▶ [ACTIVITY]
The following data needs to be repeated exactly, with all images excluded.

***** RECORDS SUPPLIED

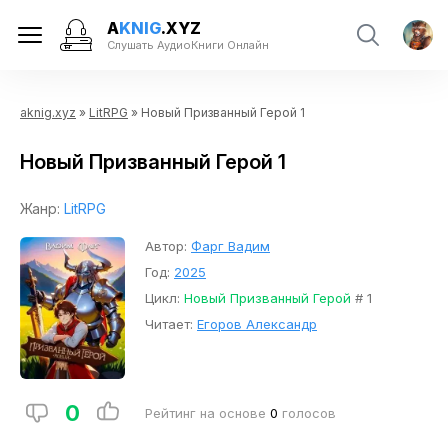
A
KNIG
.XYZ
Слушать АудиоКниги Онлайн
aknig.xyz
»
LitRPG
» Новый Призванный Герой 1
Новый Призванный Герой 1
Жанр:
LitRPG
Автор:
Фарг Вадим
Год:
2025
Цикл:
Новый Призванный Герой
# 1
Читает:
Егоров Александр
0
Рейтинг на основе
0
голосов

**********

▶ [TASK OUTPUT]
A
KNIG
.XYZ
Слушать АудиоКниги Онлайн
aknig.xyz
»
LitRPG
» Новый Призванный Герой 1
Новый Призванный Герой 1
Жанр:
LitRPG
Автор:
Фарг Вадим
Год:
2025
Цикл:
Новый Призванный Герой
# 1
Читает:
Егоров Александр
0
Рейтинг на основе
0
голосов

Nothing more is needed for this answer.